[Start of section]

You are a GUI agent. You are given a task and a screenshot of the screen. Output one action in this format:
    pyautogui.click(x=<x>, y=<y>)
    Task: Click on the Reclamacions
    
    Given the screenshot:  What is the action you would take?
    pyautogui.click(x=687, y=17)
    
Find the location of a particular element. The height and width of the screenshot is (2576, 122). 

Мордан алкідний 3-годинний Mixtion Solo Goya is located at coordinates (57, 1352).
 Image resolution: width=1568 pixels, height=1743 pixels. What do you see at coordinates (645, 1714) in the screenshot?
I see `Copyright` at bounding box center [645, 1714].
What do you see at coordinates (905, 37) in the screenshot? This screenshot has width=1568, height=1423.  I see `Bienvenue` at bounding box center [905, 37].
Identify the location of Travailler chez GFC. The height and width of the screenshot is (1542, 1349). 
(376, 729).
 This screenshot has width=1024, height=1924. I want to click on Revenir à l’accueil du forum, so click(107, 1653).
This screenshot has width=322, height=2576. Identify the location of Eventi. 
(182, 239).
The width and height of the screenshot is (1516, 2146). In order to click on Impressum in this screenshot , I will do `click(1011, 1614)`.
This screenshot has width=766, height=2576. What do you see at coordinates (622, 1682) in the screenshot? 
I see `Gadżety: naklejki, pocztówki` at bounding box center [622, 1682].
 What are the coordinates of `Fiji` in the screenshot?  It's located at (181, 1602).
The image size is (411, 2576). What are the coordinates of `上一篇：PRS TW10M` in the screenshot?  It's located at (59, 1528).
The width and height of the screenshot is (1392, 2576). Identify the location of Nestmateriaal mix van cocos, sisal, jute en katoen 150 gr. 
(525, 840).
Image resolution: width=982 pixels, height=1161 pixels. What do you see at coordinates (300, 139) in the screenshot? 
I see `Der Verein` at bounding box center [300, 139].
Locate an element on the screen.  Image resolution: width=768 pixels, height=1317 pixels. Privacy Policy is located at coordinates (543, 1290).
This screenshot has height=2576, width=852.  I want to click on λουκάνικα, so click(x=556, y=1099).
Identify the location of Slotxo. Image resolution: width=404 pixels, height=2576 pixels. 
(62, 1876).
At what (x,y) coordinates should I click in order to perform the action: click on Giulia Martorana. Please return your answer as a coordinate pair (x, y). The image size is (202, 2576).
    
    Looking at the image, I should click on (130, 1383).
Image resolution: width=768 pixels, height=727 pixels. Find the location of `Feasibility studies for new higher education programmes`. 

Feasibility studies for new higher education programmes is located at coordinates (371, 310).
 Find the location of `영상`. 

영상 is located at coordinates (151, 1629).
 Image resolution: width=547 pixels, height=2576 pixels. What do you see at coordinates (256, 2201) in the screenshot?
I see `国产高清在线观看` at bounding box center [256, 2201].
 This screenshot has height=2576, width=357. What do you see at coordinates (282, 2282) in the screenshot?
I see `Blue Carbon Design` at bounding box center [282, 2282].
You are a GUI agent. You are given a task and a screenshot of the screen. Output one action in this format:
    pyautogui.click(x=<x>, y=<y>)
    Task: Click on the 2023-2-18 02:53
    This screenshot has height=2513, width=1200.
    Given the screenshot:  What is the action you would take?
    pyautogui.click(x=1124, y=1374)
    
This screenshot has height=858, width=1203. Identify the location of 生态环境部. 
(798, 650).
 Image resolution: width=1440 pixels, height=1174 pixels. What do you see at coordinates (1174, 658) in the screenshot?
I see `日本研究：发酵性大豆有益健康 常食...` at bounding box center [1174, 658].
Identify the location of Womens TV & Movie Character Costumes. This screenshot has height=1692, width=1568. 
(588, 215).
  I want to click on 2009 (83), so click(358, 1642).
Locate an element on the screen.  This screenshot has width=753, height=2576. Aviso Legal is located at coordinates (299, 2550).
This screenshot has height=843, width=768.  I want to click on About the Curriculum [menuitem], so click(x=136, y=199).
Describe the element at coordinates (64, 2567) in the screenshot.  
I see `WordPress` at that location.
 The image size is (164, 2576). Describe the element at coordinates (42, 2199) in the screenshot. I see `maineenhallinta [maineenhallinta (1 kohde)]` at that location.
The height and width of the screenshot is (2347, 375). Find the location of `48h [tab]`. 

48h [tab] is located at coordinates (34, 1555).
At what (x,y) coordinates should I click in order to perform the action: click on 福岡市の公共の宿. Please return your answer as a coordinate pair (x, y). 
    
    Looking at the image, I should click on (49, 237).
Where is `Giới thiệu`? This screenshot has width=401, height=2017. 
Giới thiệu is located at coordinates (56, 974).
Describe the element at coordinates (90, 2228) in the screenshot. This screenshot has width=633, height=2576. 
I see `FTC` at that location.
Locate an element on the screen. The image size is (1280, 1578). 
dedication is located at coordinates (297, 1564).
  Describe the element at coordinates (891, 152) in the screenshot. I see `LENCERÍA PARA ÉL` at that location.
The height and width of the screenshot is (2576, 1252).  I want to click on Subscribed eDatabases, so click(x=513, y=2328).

[End of section]

What is expected: Set down the entries again, exactly as they stand above.

Output:
You are a GUI agent. You are given a task and a screenshot of the screen. Output one action in this format:
    pyautogui.click(x=<x>, y=<y>)
    Task: Click on the Reclamacions
    
    Given the screenshot:  What is the action you would take?
    pyautogui.click(x=687, y=17)
    
Find the location of a particular element. The height and width of the screenshot is (2576, 122). 

Мордан алкідний 3-годинний Mixtion Solo Goya is located at coordinates (57, 1352).
 Image resolution: width=1568 pixels, height=1743 pixels. What do you see at coordinates (645, 1714) in the screenshot?
I see `Copyright` at bounding box center [645, 1714].
What do you see at coordinates (905, 37) in the screenshot? This screenshot has width=1568, height=1423.  I see `Bienvenue` at bounding box center [905, 37].
Identify the location of Travailler chez GFC. The height and width of the screenshot is (1542, 1349). 
(376, 729).
 This screenshot has width=1024, height=1924. I want to click on Revenir à l’accueil du forum, so click(107, 1653).
This screenshot has width=322, height=2576. Identify the location of Eventi. 
(182, 239).
The width and height of the screenshot is (1516, 2146). In order to click on Impressum in this screenshot , I will do `click(1011, 1614)`.
This screenshot has width=766, height=2576. What do you see at coordinates (622, 1682) in the screenshot? 
I see `Gadżety: naklejki, pocztówki` at bounding box center [622, 1682].
 What are the coordinates of `Fiji` in the screenshot?  It's located at (181, 1602).
The image size is (411, 2576). What are the coordinates of `上一篇：PRS TW10M` in the screenshot?  It's located at (59, 1528).
The width and height of the screenshot is (1392, 2576). Identify the location of Nestmateriaal mix van cocos, sisal, jute en katoen 150 gr. 
(525, 840).
Image resolution: width=982 pixels, height=1161 pixels. What do you see at coordinates (300, 139) in the screenshot? 
I see `Der Verein` at bounding box center [300, 139].
Locate an element on the screen.  Image resolution: width=768 pixels, height=1317 pixels. Privacy Policy is located at coordinates (543, 1290).
This screenshot has height=2576, width=852.  I want to click on λουκάνικα, so click(x=556, y=1099).
Identify the location of Slotxo. Image resolution: width=404 pixels, height=2576 pixels. 
(62, 1876).
At what (x,y) coordinates should I click in order to perform the action: click on Giulia Martorana. Please return your answer as a coordinate pair (x, y). The image size is (202, 2576).
    
    Looking at the image, I should click on (130, 1383).
Image resolution: width=768 pixels, height=727 pixels. Find the location of `Feasibility studies for new higher education programmes`. 

Feasibility studies for new higher education programmes is located at coordinates (371, 310).
 Find the location of `영상`. 

영상 is located at coordinates (151, 1629).
 Image resolution: width=547 pixels, height=2576 pixels. What do you see at coordinates (256, 2201) in the screenshot?
I see `国产高清在线观看` at bounding box center [256, 2201].
 This screenshot has height=2576, width=357. What do you see at coordinates (282, 2282) in the screenshot?
I see `Blue Carbon Design` at bounding box center [282, 2282].
You are a GUI agent. You are given a task and a screenshot of the screen. Output one action in this format:
    pyautogui.click(x=<x>, y=<y>)
    Task: Click on the 2023-2-18 02:53
    This screenshot has height=2513, width=1200.
    Given the screenshot:  What is the action you would take?
    pyautogui.click(x=1124, y=1374)
    
This screenshot has height=858, width=1203. Identify the location of 生态环境部. 
(798, 650).
 Image resolution: width=1440 pixels, height=1174 pixels. What do you see at coordinates (1174, 658) in the screenshot?
I see `日本研究：发酵性大豆有益健康 常食...` at bounding box center [1174, 658].
Identify the location of Womens TV & Movie Character Costumes. This screenshot has height=1692, width=1568. 
(588, 215).
  I want to click on 2009 (83), so click(358, 1642).
Locate an element on the screen.  This screenshot has width=753, height=2576. Aviso Legal is located at coordinates (299, 2550).
This screenshot has height=843, width=768.  I want to click on About the Curriculum [menuitem], so click(x=136, y=199).
Describe the element at coordinates (64, 2567) in the screenshot.  
I see `WordPress` at that location.
 The image size is (164, 2576). Describe the element at coordinates (42, 2199) in the screenshot. I see `maineenhallinta [maineenhallinta (1 kohde)]` at that location.
The height and width of the screenshot is (2347, 375). Find the location of `48h [tab]`. 

48h [tab] is located at coordinates (34, 1555).
At what (x,y) coordinates should I click in order to perform the action: click on 福岡市の公共の宿. Please return your answer as a coordinate pair (x, y). 
    
    Looking at the image, I should click on (49, 237).
Where is `Giới thiệu`? This screenshot has width=401, height=2017. 
Giới thiệu is located at coordinates (56, 974).
Describe the element at coordinates (90, 2228) in the screenshot. This screenshot has width=633, height=2576. 
I see `FTC` at that location.
Locate an element on the screen. The image size is (1280, 1578). 
dedication is located at coordinates (297, 1564).
  Describe the element at coordinates (891, 152) in the screenshot. I see `LENCERÍA PARA ÉL` at that location.
The height and width of the screenshot is (2576, 1252).  I want to click on Subscribed eDatabases, so click(x=513, y=2328).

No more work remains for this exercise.